An article in the Boston Globe looks at responses to the recent announcement by the Massachusetts Department of Corrections that it will move to end the use of solitary confinement. Judith Resnick of the Arthur Liman Center for Public Interest Law at Yale, which studies the use of solitary confinement nationwide, sounded a note of caution. “[T]he concern is—and we’ve seen this in other jurisdictions—that they say we don’t have restrictive housing, [and] instead there are people who are locked down for 21 and a half hours a day” [rather than 22, which is defined as solitary], she said. Advocates and state lawmakers also pointed to the state’s failure to implement other recently-enacted reforms to solitary confinement. Michael Cox, the director of Black and Pink MA, a queer-focused abolitionist organization, who was placed in solitary confinement when he was incarcerated, said he had “serious concerns” about whether the state would follow through on its promises. 

• In an op-ed for the New York Daily News, Anisah Sabur calls on New York City Council Speaker Corey Johnson to make good on his past statements calling for an end to solitary in New York City jails. A recent city plan that Mayor Bill de Blasio claims ends solitary, instead simply amounts to “solitary by another name,” she writes.
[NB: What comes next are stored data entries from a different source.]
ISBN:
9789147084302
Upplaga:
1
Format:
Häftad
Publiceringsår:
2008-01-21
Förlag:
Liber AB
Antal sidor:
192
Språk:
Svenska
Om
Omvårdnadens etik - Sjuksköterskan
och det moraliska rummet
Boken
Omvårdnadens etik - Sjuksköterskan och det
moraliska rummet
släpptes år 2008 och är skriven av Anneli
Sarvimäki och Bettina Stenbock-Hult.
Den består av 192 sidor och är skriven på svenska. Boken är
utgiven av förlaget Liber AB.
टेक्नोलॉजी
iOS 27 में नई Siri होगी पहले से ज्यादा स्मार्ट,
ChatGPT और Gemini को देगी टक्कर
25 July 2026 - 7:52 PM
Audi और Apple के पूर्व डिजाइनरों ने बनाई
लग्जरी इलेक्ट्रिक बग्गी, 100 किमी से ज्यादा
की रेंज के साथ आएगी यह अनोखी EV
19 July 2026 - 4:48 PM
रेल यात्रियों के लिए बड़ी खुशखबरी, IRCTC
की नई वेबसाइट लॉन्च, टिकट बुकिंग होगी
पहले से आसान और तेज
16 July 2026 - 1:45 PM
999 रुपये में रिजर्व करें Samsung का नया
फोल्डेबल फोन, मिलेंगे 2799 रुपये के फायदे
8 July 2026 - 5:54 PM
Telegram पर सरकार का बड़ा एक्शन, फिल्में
Johnson, whose terms ends next year, has previously called for a complete end to the use of solitary. “[N}ow that it is clear the mayor and board will perpetuate solitary,” writes Sabur, “it is time for Johnson and the City Council to step in to enact legislation to truly end solitary confinement once and for all.”
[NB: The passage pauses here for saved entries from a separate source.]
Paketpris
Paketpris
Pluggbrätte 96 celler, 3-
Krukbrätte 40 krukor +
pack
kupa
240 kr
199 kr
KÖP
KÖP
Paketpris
• Albany County, New York, is preparing to pay in its second set of settlements in two years over the beating and abuse by county jail employees of young men transferred there from Rikers Island in 2018, reports the Albany Times-Union. Lawyers for the plaintiffs believe they were transferred to get around restrictions on the placement of young people under the age of 22 in solitary confinement at Rikers Island. Upon arrival at the Albany County jail, they alleged that they were transferred into isolation and beaten by guards. The latest round of settlements will amount to more than $1 million. 
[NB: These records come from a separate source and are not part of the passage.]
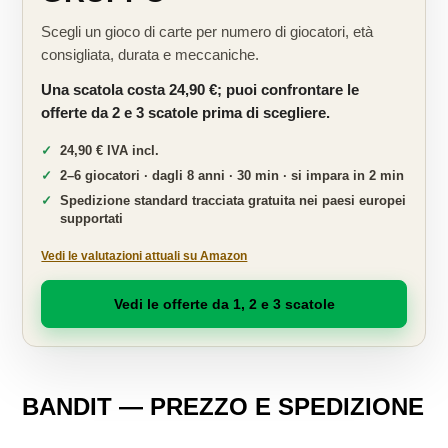
Scegli un gioco di carte per numero di giocatori, età
consigliata, durata e meccaniche.
Una scatola costa 24,90 €; puoi confrontare le
offerte da 2 e 3 scatole prima di scegliere.
24,90 € IVA incl.
2–6 giocatori · dagli 8 anni · 30 min · si impara in 2 min
Spedizione standard tracciata gratuita nei paesi europei
supportati
Vedi le valutazioni attuali su Amazon
Vedi le offerte da 1, 2 e 3 scatole
BANDIT — PREZZO E SPEDIZIONE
One thought on “Seven Days in Solitary [7/12/21]

  1. ‘ the U.S. made assurances that Assange would not be held under the extreme restrictions known as ‘Special Administrative Measures’ (SAMs) or sent to ADX Florence, the federal supermax in Colorado, reports the New York Times. The U.S. also guaranteed Assange’s transfer to Australia to serve out any prison sentence. ‘

    This isn’t accurate – assurances were given with caveats – which essentially come down to ‘unless we change our minds, or the CIA says Assange should be held under SAMs in ADX Florence’. Further, Assange is in any case eligible to apply for transfer to Australia to serve out any prison sentence, but that would not happen until after all US court processes were ended – which could take 10 more years.

    In any case, US assurances about not keeping people under SAMs have been broken in the past – consider Abu Hamza, who was put under SAMs – for a year – after telling his grandson he loved him. Even without SAMs, some 80,000 prisoners in the US are currently held under ‘administrative segregation’, which is solitary confinement.

    The Assange case has been a sequence of legal irregularities, the latest discovered being that the FBI provided immunity to an Icelandic criminal in exchange for testimony against Assange: that criminal has just published an interview admitting that his testimony was false.